How Mental Health is Benfited by Friendships
Strong friendships forged during adolesecence actually go on to pave the way for sound mental health in the years to come. Yes. The aforementioned statement is now backed by substantial statistics. Do read in order to discover what we actually imply.
About Friendships and Mental Health: What the Researches have to Say
Now, consistent isolation has never really been viewed with favor – especially when it comes to teens or adolescents. Making friendships has always been a crucial part of our growing up – quite simply because of our innate gregariousness. A life sans friendships made in school, neighborhood and immediate vicinity is instanteneously associated with possible depression. The results of the study conducted by the University of Virginia – as such – are actually a thumping re-assertion of the same. Do read on in order to discover what we actually mean.
Now, researchers hailing from UV or the University of Virginia actually studied the effects of friendships forged during adolescence on long term mental health. As per the research, friendships or strong bonds formed during one’s teenage years, help a person to develop and eventually maintain good mental health even during adulthood as well.
Details of the Study thus Conducted
The journal “Child Development” published this particular study. Notably, the lead author of the study is Rachel K. Narr who is also doing her PhD in clinical psychology at the University of Virginia’s Department of Psychology.
Now, the studies thus conducted have notably highlighted the fact that teenagers that have close friends are usually capable of handling stressful situations better than the ones who unfortunately lack such relations in life. Additionally, they are happier and are expected to perform better in academics. The self-esteem is duly bolstered because of these personal equations as well. Now, it should be pointed out that the benefits continue to impact their lives in their adulthood as well.
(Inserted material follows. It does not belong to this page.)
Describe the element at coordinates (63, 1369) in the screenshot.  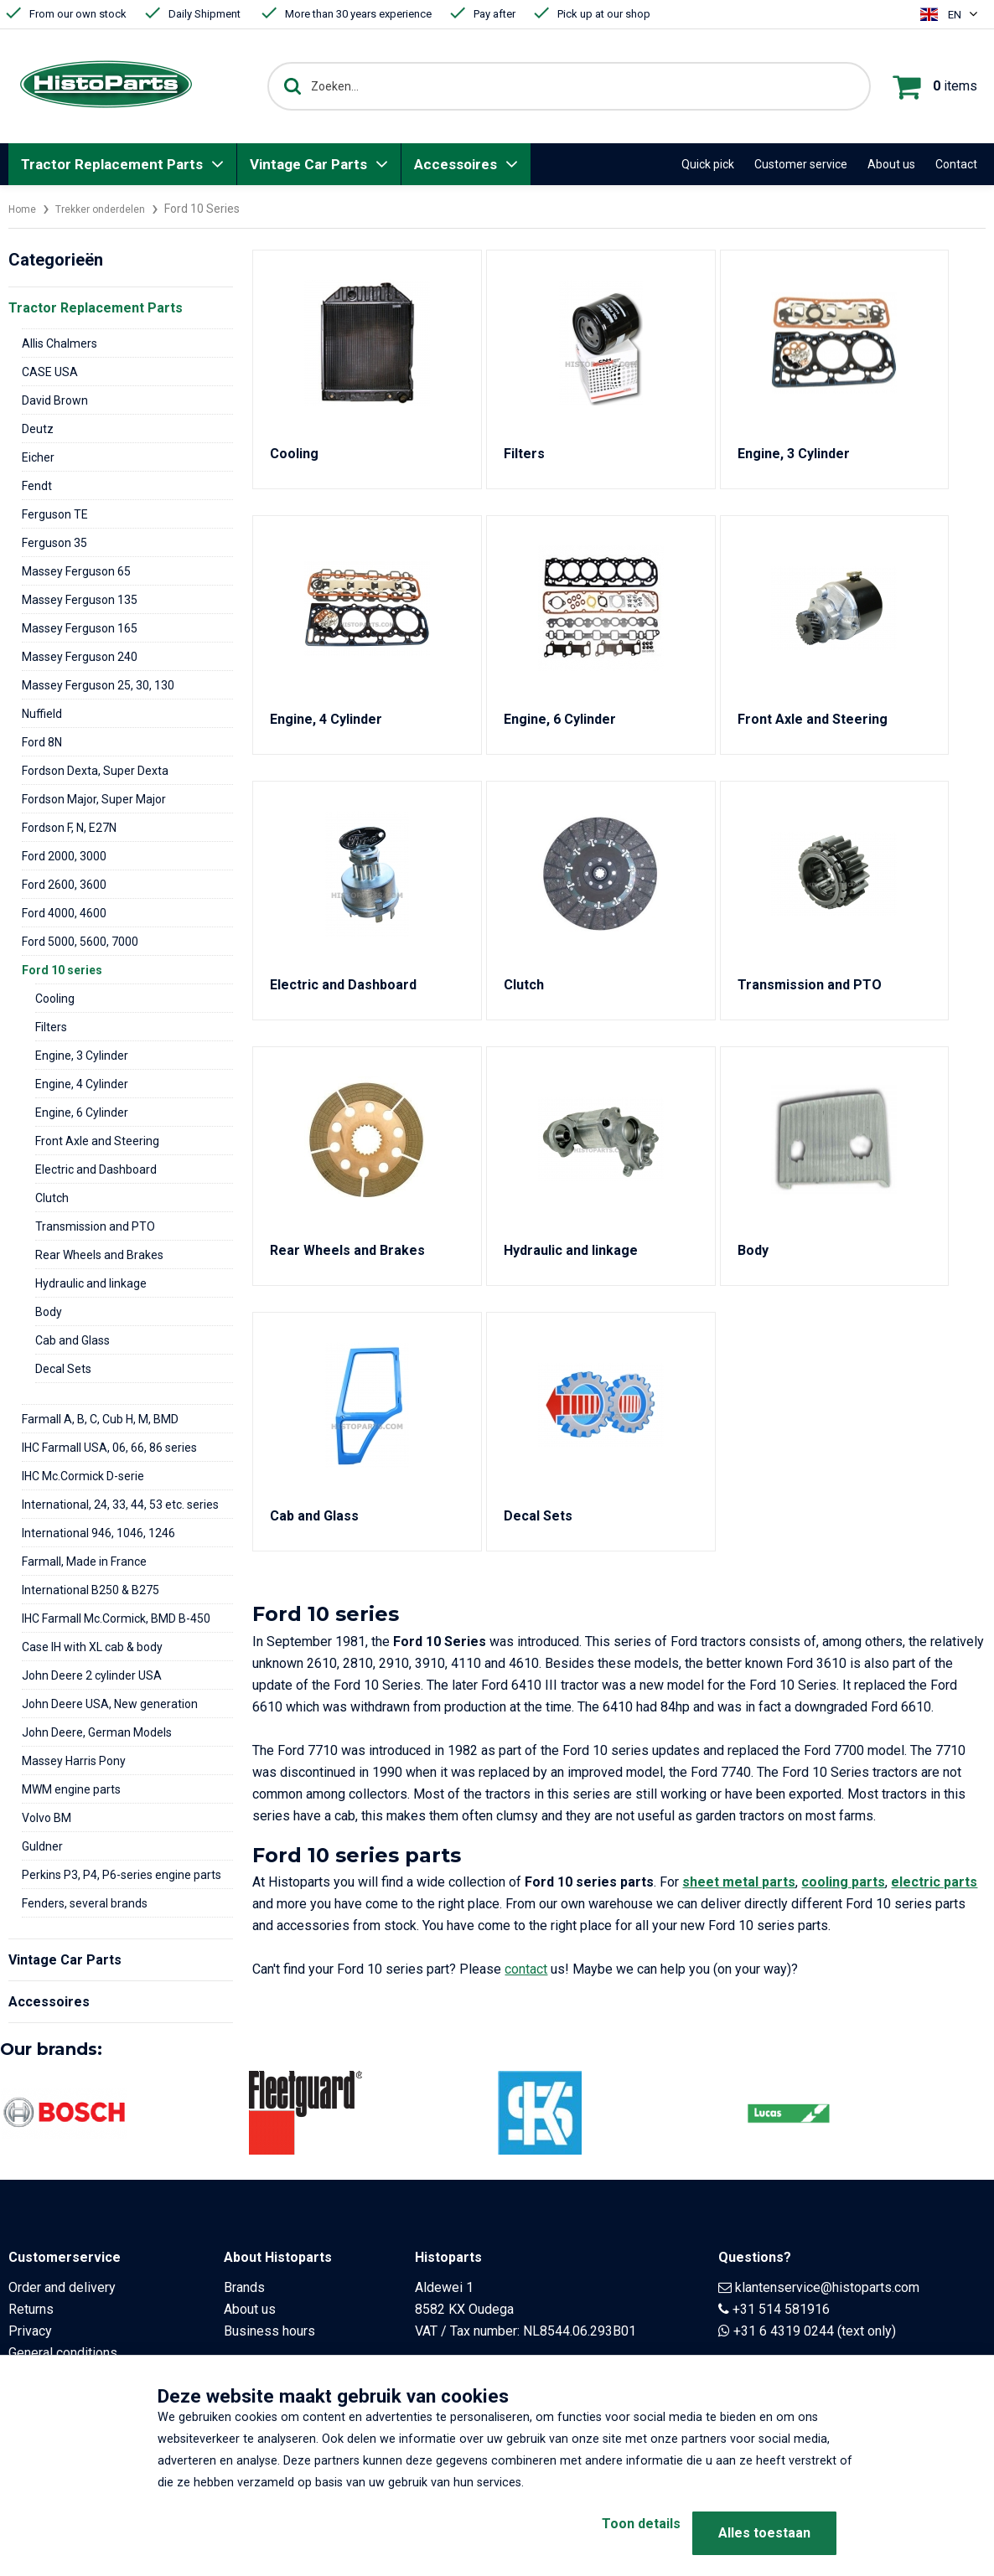 I see `Decal Sets` at that location.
The segment of the post is dedicated to the same—i.e. exploring how friendships made during teenage can actually benefit you during adulthood – as far as your mental health is concerned.
In order to study the impact of strong teenage friendships during adulthood, Rachel and other researchers conducted a survey on 169 teenagers when they were 15 years of age and followed them up 10 years later when they were 25. The researchers have conspicuously examined teenagers over the years – with due focus on factors like:
- Social Acceptance
- Self worth
And, what exactly did they find? We will find that out in the course of the post.
It was found that teenagers who formed close bonds with their friends at the age of 15 actually reported lower anxiety, minimal depressive symptoms and of course a relatively higher sense of self worth. The results of course were more positive compared to what was the case with those who did not forge such bonds as teenagers. It has been inferred that the quality of friendships formed during adolescence did have direct impact on our emotional health.
So, you can well gauge the value of forging such bonds at an early age.